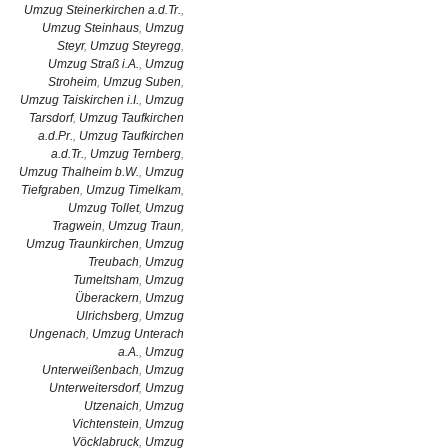
Umzug Steinerkirchen a.d.Tr.
,
Umzug Steinhaus
,
Umzug
Steyr
,
Umzug Steyregg
,
Umzug Straß i.A.
,
Umzug
Stroheim
,
Umzug Suben
,
Umzug Taiskirchen i.I.
,
Umzug
Tarsdorf
,
Umzug Taufkirchen
a.d.Pr.
,
Umzug Taufkirchen
a.d.Tr.
,
Umzug Ternberg
,
Umzug Thalheim b.W.
,
Umzug
Tiefgraben
,
Umzug Timelkam
,
Umzug Tollet
,
Umzug
Tragwein
,
Umzug Traun
,
Umzug Traunkirchen
,
Umzug
Treubach
,
Umzug
Tumeltsham
,
Umzug
Überackern
,
Umzug
Ulrichsberg
,
Umzug
Ungenach
,
Umzug Unterach
a.A.
,
Umzug
Unterweißenbach
,
Umzug
Unterweitersdorf
,
Umzug
Utzenaich
,
Umzug
Vichtenstein
,
Umzug
Vöcklabruck
,
Umzug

#####

Work request:
All of the data above needs to be retyped exactly, with the pictures removed.

Exercise output:
Umzug Steinerkirchen a.d.Tr.
,
Umzug Steinhaus
,
Umzug
Steyr
,
Umzug Steyregg
,
Umzug Straß i.A.
,
Umzug
Stroheim
,
Umzug Suben
,
Umzug Taiskirchen i.I.
,
Umzug
Tarsdorf
,
Umzug Taufkirchen
a.d.Pr.
,
Umzug Taufkirchen
a.d.Tr.
,
Umzug Ternberg
,
Umzug Thalheim b.W.
,
Umzug
Tiefgraben
,
Umzug Timelkam
,
Umzug Tollet
,
Umzug
Tragwein
,
Umzug Traun
,
Umzug Traunkirchen
,
Umzug
Treubach
,
Umzug
Tumeltsham
,
Umzug
Überackern
,
Umzug
Ulrichsberg
,
Umzug
Ungenach
,
Umzug Unterach
a.A.
,
Umzug
Unterweißenbach
,
Umzug
Unterweitersdorf
,
Umzug
Utzenaich
,
Umzug
Vichtenstein
,
Umzug
Vöcklabruck
,
Umzug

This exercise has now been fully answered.